Bettina Zourli, diplômée d’un master en études de genre (terminé la même année que moi à l’UCL), tient le compte Instagram @jeneveuxpasdenfant. Comme le nom l’indique, elle est “childfree” (c’est-à-dire volontairement sans enfant… ce qui diffère de “childless”, qui peut signifier sans enfant par contrainte ou par impossibilité d’en avoir). Elle défend donc le droit à la non-parentalité, une situation encore mal acceptée et mal comprise dans notre société, en particulier quand on est une femme.
Le travail de Bettina est néanmoins transversal : il n’est pas question que des childfree mais de tout ce qui gravite autour d’elleux…. dont les parents et les enfants. Un angle intéressant et rafraichissant.
Dans ce livre, Bettina met le doigt sur les liens qui unissent les parents et les non-parents.

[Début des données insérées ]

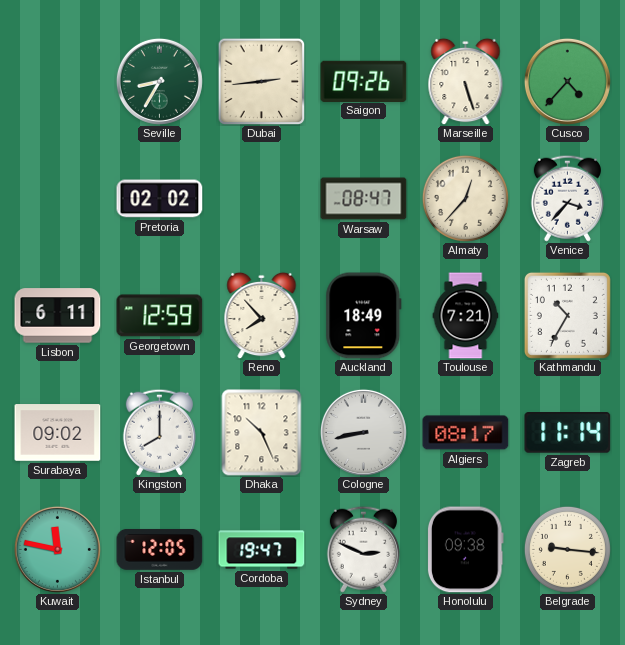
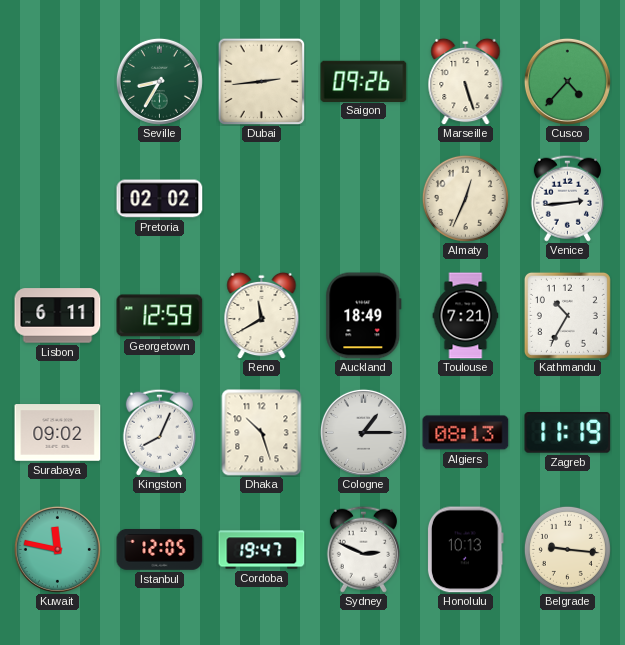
Warsaw: 08:47 -> none
Almaty: 12:37 -> 12:34
Venice: 3:37 -> 2:44
Reno: 7:53 -> 11:40
Kingston: 8:00 -> 8:04
Dhaka: 10:26 -> 10:27
Cologne: 8:43 -> 1:15
Algiers: 08:17 -> 08:13
Zagreb: 11:14 -> 11:19
Honolulu: 09:38 -> 10:13
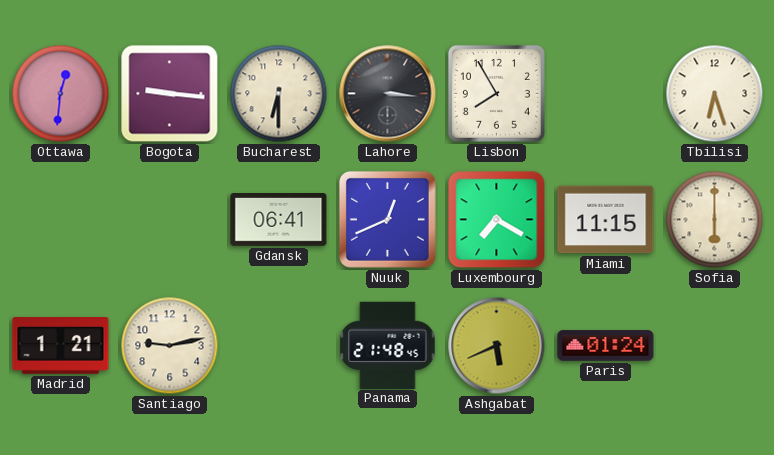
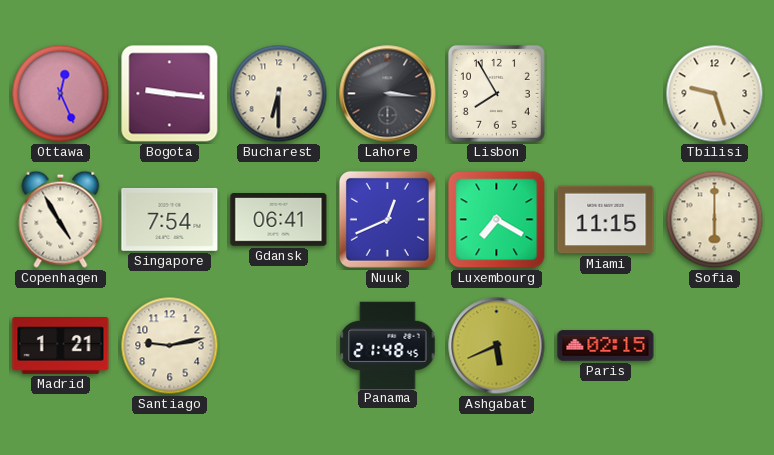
Ottawa: 12:31 -> 12:26
Tbilisi: 6:27 -> 9:27
Copenhagen: none -> 4:55
Singapore: none -> 7:54
Paris: 01:24 -> 02:15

Le premier étant : une impossibilité de faire un choix qui soit à la fois réfléchi, pensé, soutenu, et accepté dans sa complexité (quel que soit ce choix!). Alors que les personnes childfree sont vilipendées (pathologisées, accusées de participer à la l’extinction de l’humanité, voir au grand remplacement…), les parents se voient quant à eux chargés d’éduquer des enfants dans une société qui n’est en aucun cas organisée pour elleux. Les mères sont les premières victimes d’un système profondément “maternophobe“. En effet, avoir des enfants vient généralement avec tout son lot de difficultés et de risques pour les femmes : (petites et grandes) discriminations au travail, inégalités économiques et domestiques, violences (obstétricales, conjugales)…

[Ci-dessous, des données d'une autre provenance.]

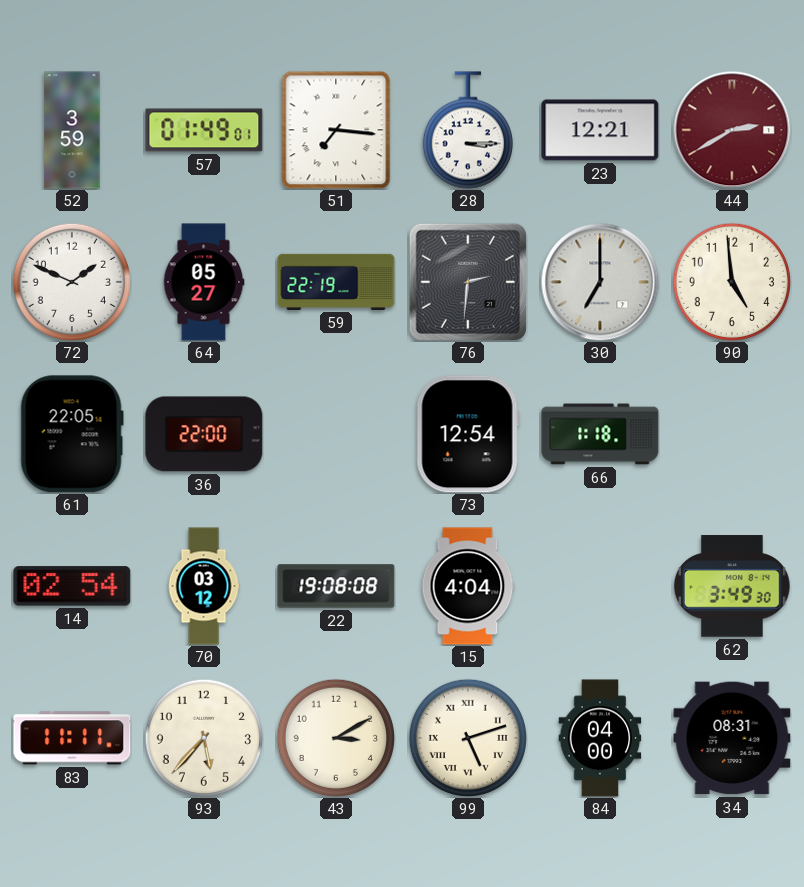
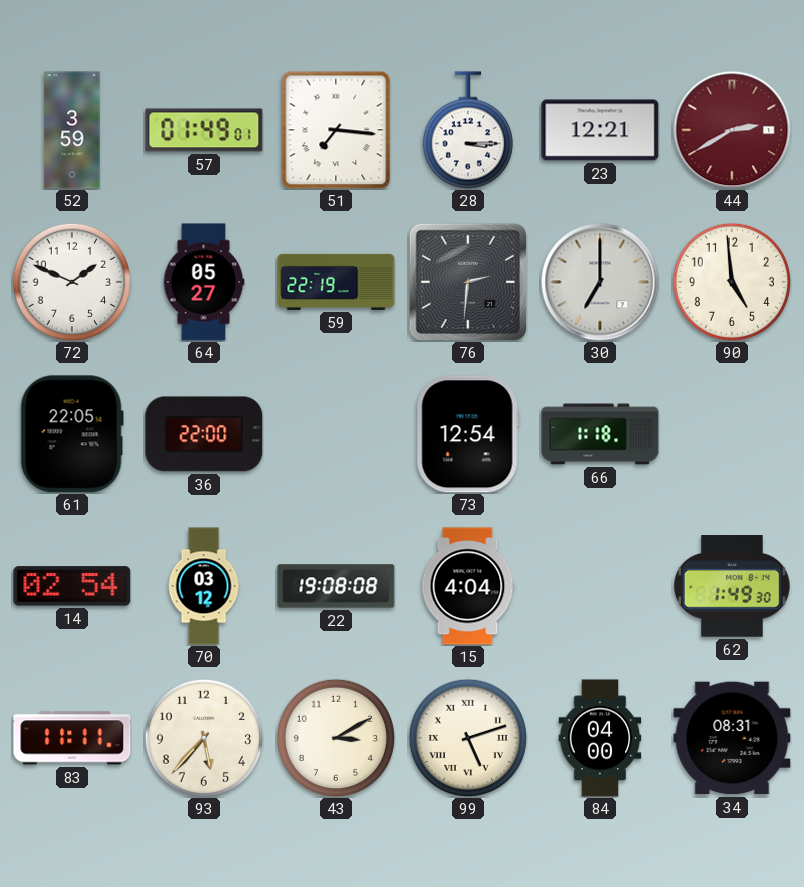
62: 3:49 -> 1:49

Pour aller plus loin sur ces questions :
- Le temps des femmes : entre passé recomposé et futur imparfait
- Podcast : L’heure des éclaireuses, le temps des femmes
- L’argent et le couple, avec Titiou Lecoq
- Le temps domestique et parental des hommes et des femmes : quels facteurs d’évolutions en 25 ans ?
Dès lors, ne peut-on pas qualifier de malade une société qui met une telle pression aux femmes pour enfanter… pour finalement les violenter de la sorte ?

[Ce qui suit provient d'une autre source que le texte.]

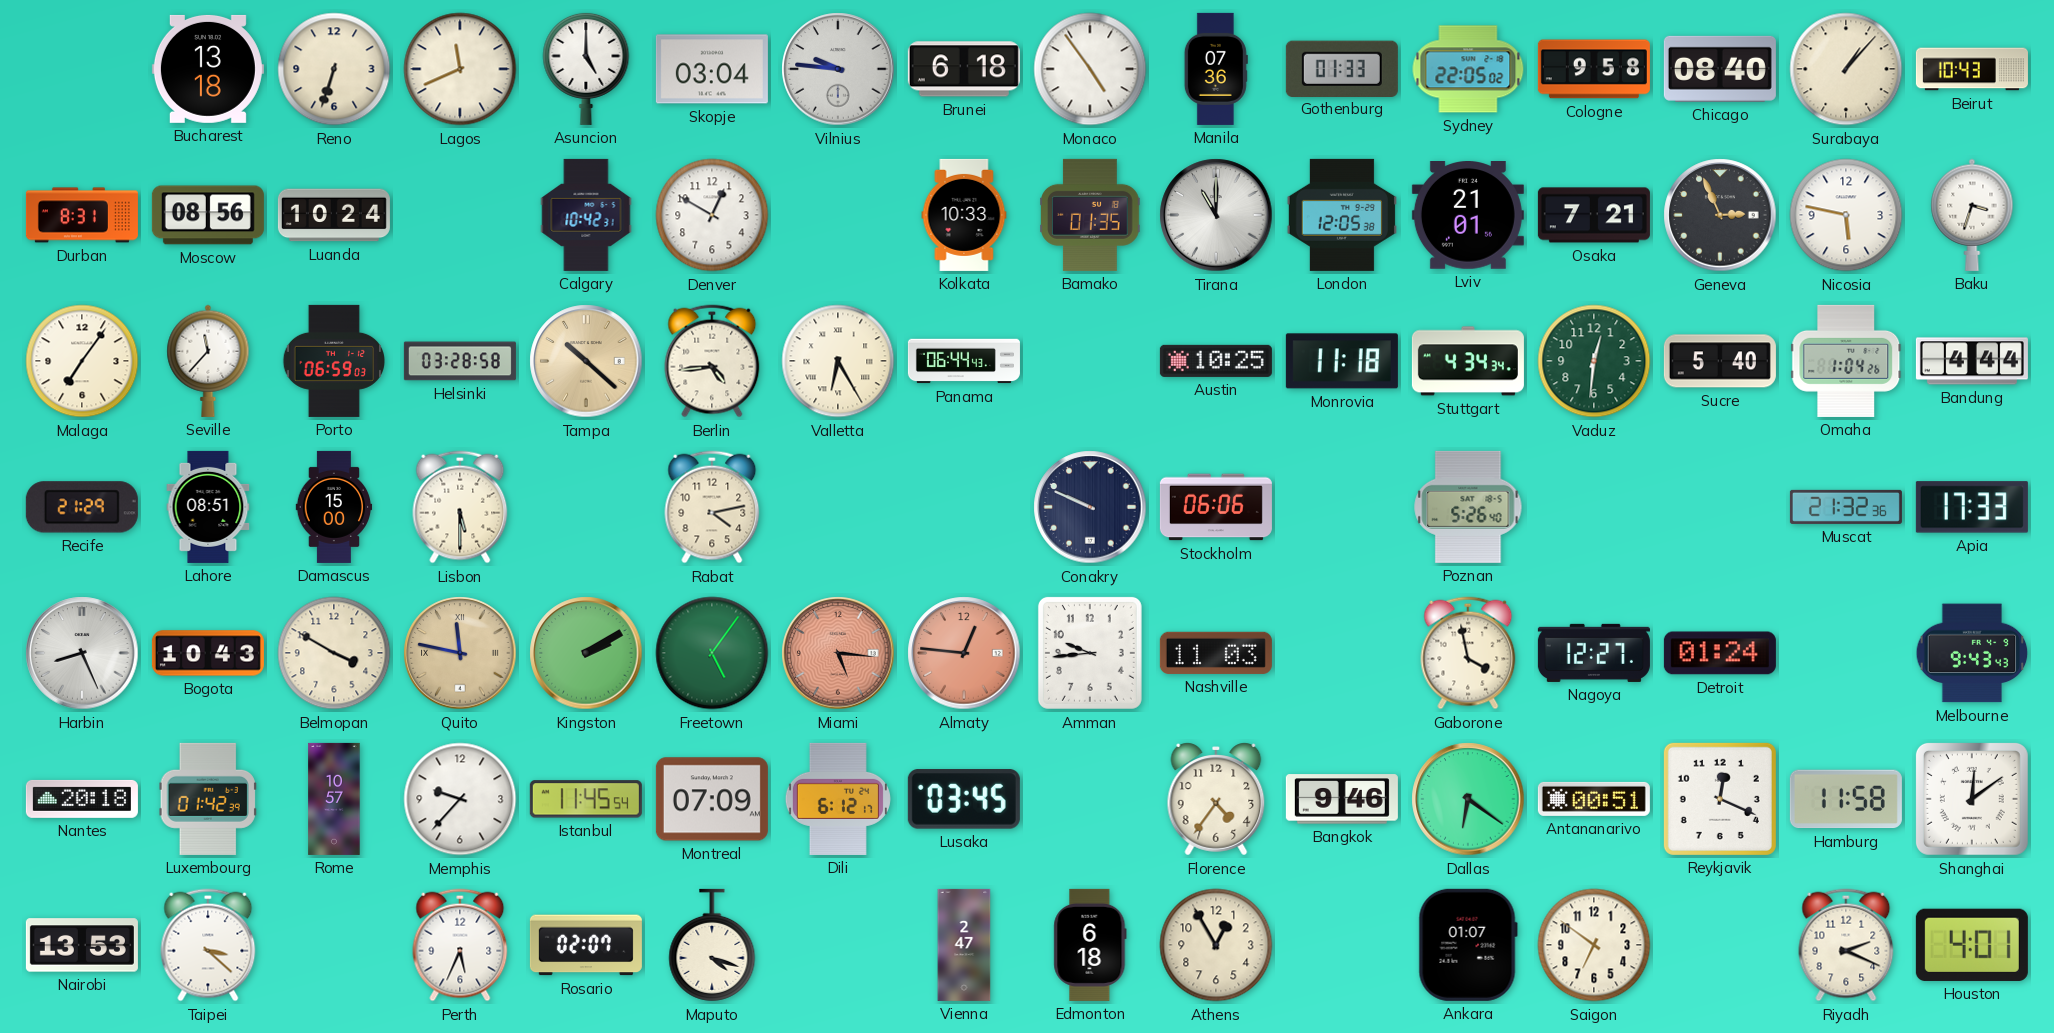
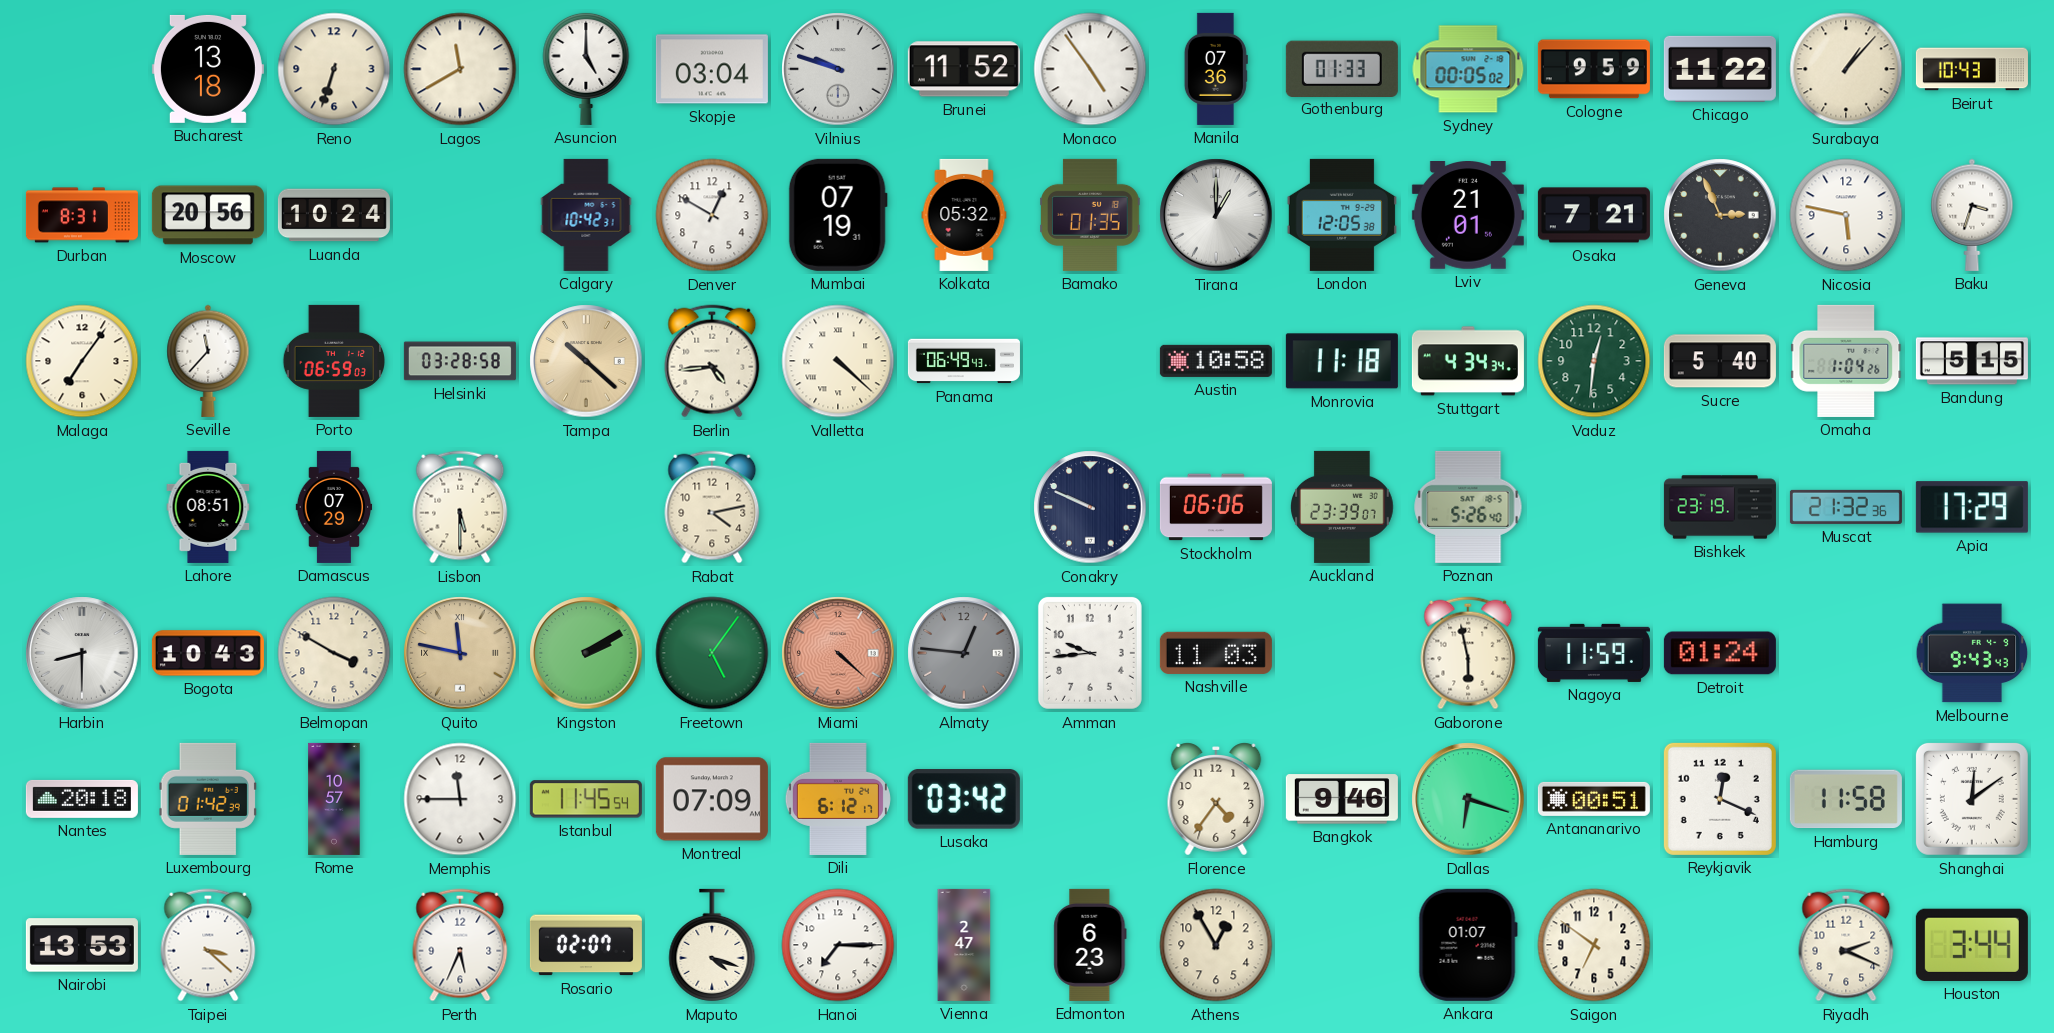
Lagos: 11:41 -> 11:40
Vilnius: 9:46 -> 9:48
Brunei: 6:18 -> 11:52
Sydney: 22:05 -> 00:05
Cologne: 9:58 -> 9:59
Chicago: 08:40 -> 11:22
Moscow: 08:56 -> 20:56
Mumbai: none -> 07:19
Kolkata: 10:33 -> 05:32
Tirana: 11:00 -> 1:00
Valletta: 6:25 -> 4:22
Panama: 06:44 -> 06:49
Austin: 10:25 -> 10:58
Bandung: 4:44 -> 5:15
Recife: 21:29 -> none
Damascus: 15:00 -> 07:29
Auckland: none -> 23:39
Bishkek: none -> 23:19
Apia: 17:33 -> 17:29
Harbin: 8:26 -> 8:30
Miami: 5:16 -> 4:22
Almaty dial: salmon -> grey
Gaborone: 3:58 -> 5:58
Nagoya: 12:27 -> 11:59
Memphis: 9:37 -> 11:45
Lusaka: 03:45 -> 03:42
Dallas: 6:21 -> 6:18
Hanoi: none -> 7:15
Edmonton: 6:18 -> 6:23
Houston: 4:01 -> 3:44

Dans cet essai très documenté, Bettina explore donc :
- les millénaires de non-choix, les femmes ayant été pendant des siècles assignées à la maternité (et infériorisées pour cela) ;
- Le (prétendu) temps du choix, avec le droit à la contraception et à l’IVG ;
- les pistes pour que le vrai temps du choix advienne enfin, permettant à tous.te.s de s’épanouir, peu importe la trajectoire qu’ielles choisissent.
Dans les pistes, il est question de réfléchir ensemble à de nouveaux modèles de parentalité. Il est aussi proposé de faire de la parentalité une préoccupation collective (en créant des espaces communs, des horaires de travail et de loisirs, et des soins adaptés aux enfants et aux parents).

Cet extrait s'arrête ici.